Poprzednim rekordowym był rok 2000, w którym odnotowano 88 ataków. Dane te podał dr George Burgess, ichtiolog z Uniwersytetu Stanowego Florydy z siedzibą w Tallahassee. Statystykę ataków prowadzi od 1958 roku.
Trzy spośród śmiertelnych ubiegłorocznych ataków miały miejsce na terytorium francuskim: dwa koło wyspy Reunion na Oceanie Indyjskim (700 km na wschód od Madagaskaru), jeden w Nowej Kaledonii na Pacyfiku (1400 km na wschód od Australii, 1500 km na północny zachód od Nowej Zelandii), pozostałe trzy wydarzyły się w Australii, Egipcie i na Hawajach należących do USA.
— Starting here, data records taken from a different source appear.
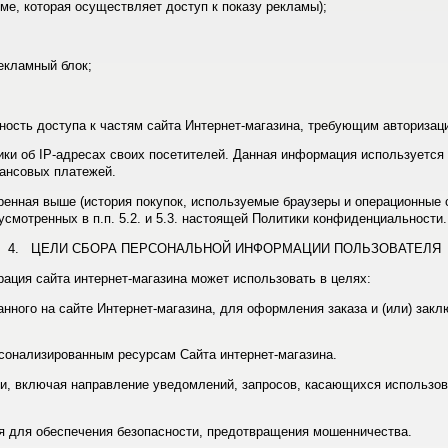
которая осуществляет доступ к показу рекламы);
кламный блок;
ность доступа к частям сайта Интернет-магазина, требующим авторизац
тики об IP-адресах своих посетителей. Данная информация используетс
ансовых платежей.
ренная выше (история покупок, используемые браузеры и операционные 
смотренных в п.п. 5.2. и 5.3. настоящей Политики конфиденциальности.
4. ЦЕЛИ СБОРА ПЕРСОНАЛЬНОЙ ИНФОРМАЦИИ ПОЛЬЗОВАТЕЛЯ
ация сайта интернет-магазина может использовать в целях:
анного на сайте Интернет-магазина, для оформления заказа и (или) зак
рсонализированным ресурсам Сайта интернет-магазина.
зи, включая направление уведомлений, запросов, касающихся использова
я для обеспечения безопасности, предотвращения мошенничества.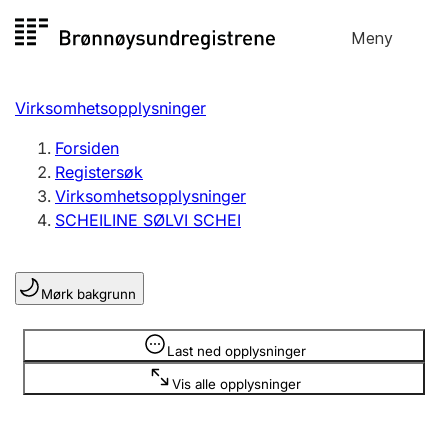
Hopp
Meny
Registersøk
til
Søk
Velg språk
innhold
Virksomhetsopplysninger
Aksjeselskap
Registrere, endre, slette
Forsiden
Registersøk
Virksomhetsopplysninger
Enkeltpersonforetak
SCHEILINE SØLVI SCHEI
Registrere, endre, slette
Mørk bakgrunn
Lag og forening
Registrere, endre, slette
Opplysninger er skjult
Last ned opplysninger
Vis alle opplysninger
Flere organisasjonsformer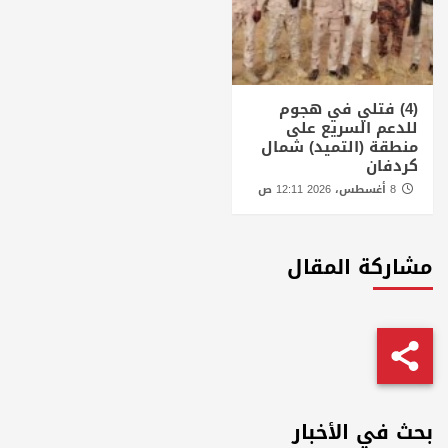
(4) فتلي في هجوم
للدعم السريع على
منطقة (التميد) شمال
كردفان
8 أغسطس، 2026 12:11 ص
مشاركة المقال
بحث في الأخبار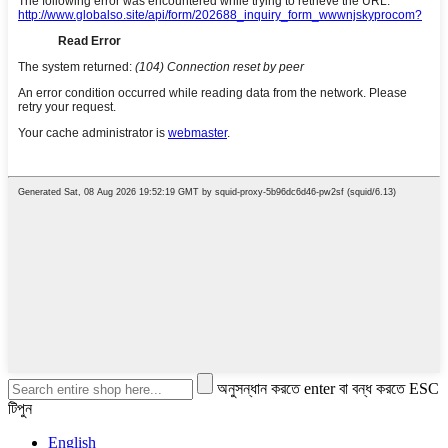
অনুসন্ধান করতে enter বা বন্ধ করতে ESC
টিপুন
English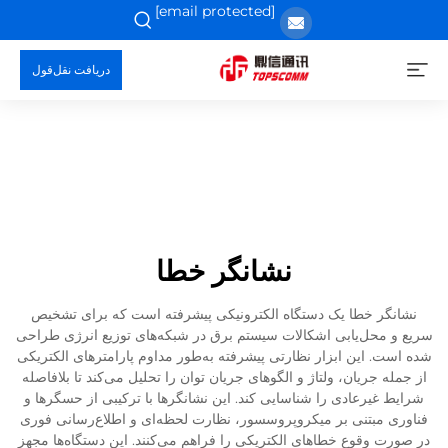
[email protected]
دریافت نقل‌قول
نشانگر خطا
نشانگر خطا یک دستگاه الکترونیکی پیشرفته است که برای تشخیص
سریع و محل‌یابی اشکالات سیستم برق در شبکه‌های توزیع انرژی طراحی
شده است. این ابزار نظارتی پیشرفته به‌طور مداوم پارامترهای الکتریکی
از جمله جریان، ولتاژ و الگوهای جریان توان را تحلیل می‌کند تا بلافاصله
شرایط غیرعادی را شناسایی کند. این نشانگرها با ترکیبی از حسگرها و
فناوری مبتنی بر میکروپروسسور، نظارت لحظه‌ای و اطلاع‌رسانی فوری
در صورت وقوع خطاهای الکتریکی را فراهم می‌کنند. این دستگاه‌ها مجهز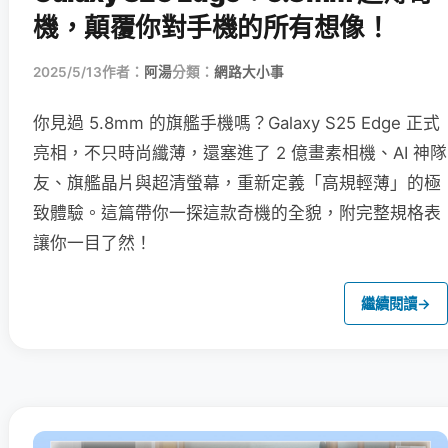
機，顛覆你對手機的所有想像！
2025/5/13
作者：
阿湯
分類：
網路大小事
你見過 5.8mm 的旗艦手機嗎？Galaxy S25 Edge 正式
亮相，不只時尚纖薄，還塞進了 2 億畫素相機、AI 神隊
友、旗艦晶片與超清螢幕，重新定義「高規輕薄」的極
致體驗。這篇帶你一探這款奇機的全貌，附完整規格表
讓你一目了然！
繼續閱讀
→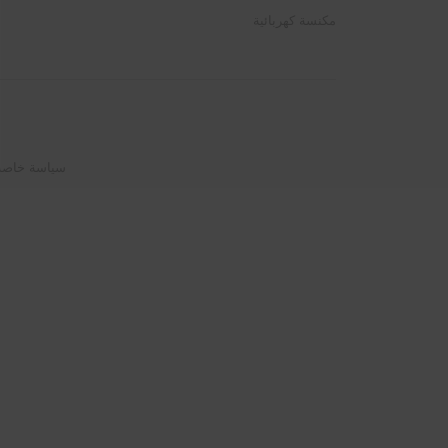
مكنسة كهربائية
سياسة خاصة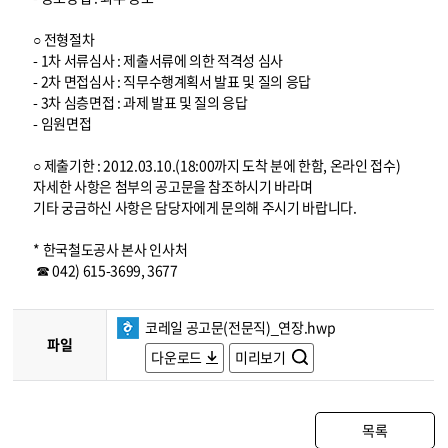
○ 전형절차
- 1차 서류심사 : 제출서류에 의한 적격성 심사
- 2차 면접심사 : 직무수행계획서 발표 및 질의 응답
- 3차 심층면접 : 과제 발표 및 질의 응답
- 임원면접
○ 제출기한 : 2012.03.10.(18:00까지 도착 분에 한함, 온라인 접수)
자세한 사항은 첨부의 공고문을 참조하시기 바라며
기타 궁금하신 사항은 담당자에게 문의해 주시기 바랍니다.
* 한국철도공사 본사 인사처
☎ 042) 615-3699, 3677
코레일 공고문(전문직)_연장.hwp
파일
다운로드
미리보기
목록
W roku 2015 najwięcej ataków rekinów na ludzi zanotowano koło wybrzeży Stanów Zjednoczonych — 59, z czego 30 w wodach Florydy. W Australii było ich 18, w Republice Południowej Afryki osiem.
- Reunion jest aktualnie najniebezpieczniejszym miejscem na świecie pod tym względem. W ciągu ostatnich pięciu lat odnotowano tam 18 ataków zakończonych siedmioma zgonami — ostrzega George Burgess.
Rosnącą liczbę ataków ichtiolodzy tłumaczą wzrostem temperatury wód oceanicznych wywołanym globalnym ociepleniem. Powoduje to, że rekiny zapuszczają się w regiony leżące bardziej na północ i na południe od swoich normalnych terenów, rozszerzają strefę, w której przebywają i żywią się.